Rusty Hutson Jr., CEO of Diversified Energy, described the acquisition as “attractively priced” and emphasized the company’s commitment to integrating the new assets efficiently. “We are excited to onboard our new employees from Crescent Pass and begin the process of efficient integration and deployment of smarter asset management along with our sustainability initiatives across these assets, while adding robust cash flows that further support our business,” Hutson said.
Strategic Growth and Financial Structure
The acquisition of natural gas assets marks another milestone for Diversified Energy, following its $410 million purchase of similar assets from Oaktree Capital Management LP in March. The company operates primarily in the Appalachian Basin and the Central Region of the U.S.
As part of the consideration for the deal, Diversified Energy issued approximately 2.25 million new shares to Crescent Pass Energy. The transaction did not require shareholder approval.

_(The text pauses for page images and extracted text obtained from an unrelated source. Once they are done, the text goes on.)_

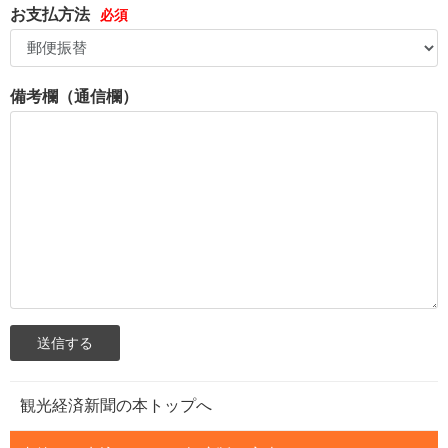
お支払方法
備考欄（通信欄）
観光経済新聞の本トップへ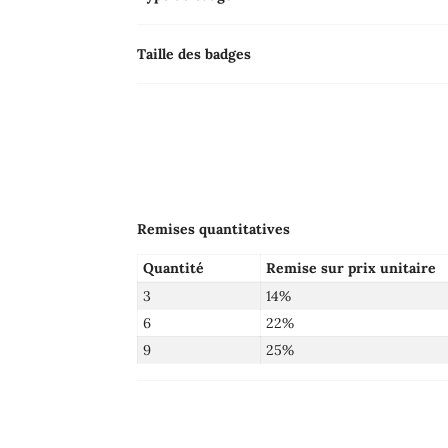
Taille des badges
Remises quantitatives
Quantité
Remise sur prix unitaire
3
14%
6
22%
9
25%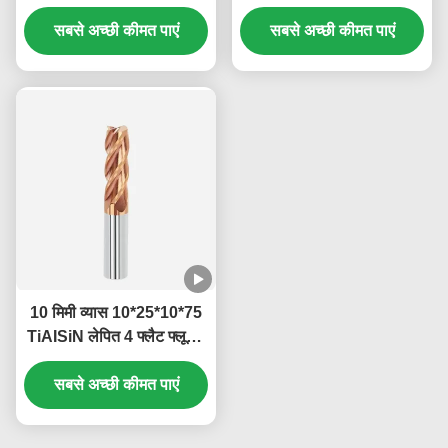
एआईटीआईएन लेपित अंत मिल
फ्लूट्स वर्ग अंत मिल
सबसे अच्छी कीमत पाएं
सबसे अच्छी कीमत पाएं
10 मिमी व्यास 10*25*10*75
TiAISiN लेपित 4 फ्लैट फ्लूट्स
कार्बाइड स्क्वायर एंड मिल कार्बन
स्टील मिश्र धातु स्टील कास्ट
सबसे अच्छी कीमत पाएं
आयरन के लिए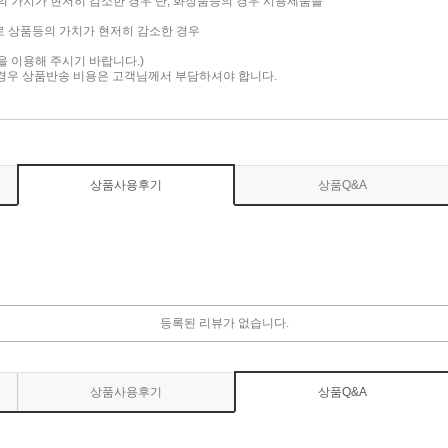
품의 가치가 현저히 감소한 경우 단, 화장품등의 경우 시용제품을
로 상품등의 가치가 현저히 감소한 경우
담을 이용해 주시기 바랍니다.)
 경우 상품반송 비용은 고객님께서 부담하셔야 합니다.
상품사용후기
상품Q&A
등록된 리뷰가 없습니다.
상품사용후기
상품Q&A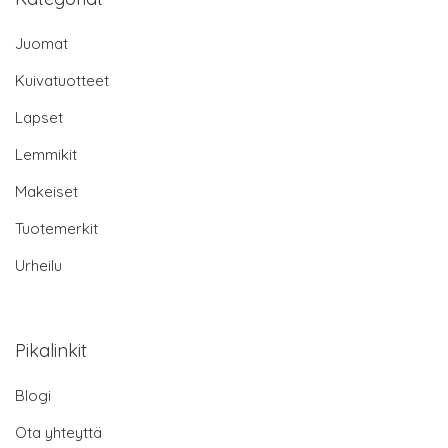
Juomat
Kuivatuotteet
Lapset
Lemmikit
Makeiset
Tuotemerkit
Urheilu
Pikalinkit
Blogi
Ota yhteyttä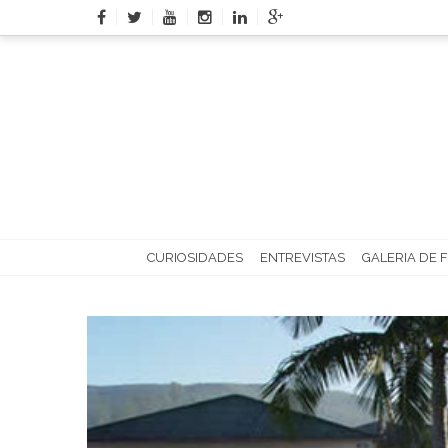
Skip
to
content
CURIOSIDADES
ENTREVISTAS
GALERIA DE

Hutson noted in July that this stock-and-cash deal represents an “evolution” of the company’s funding sources and highlights the strategic importance of its recent listing on the New York Stock Exchange.
Market Reaction
Shares in Diversified Energy, trading on the FTSE 250 index of the London Stock Exchange, were up 0.9% to 1,021 pence on Friday afternoon, compared to 1,012 pence at Thursday’s close.
About Crescent Pass Energy
Crescent Pass Energy, based in Houston, is a privately held exploration and production company backed by Texas-based private equity firm Talara Capital Management LLC. Talara invested $75 million into Crescent Pass in 2019.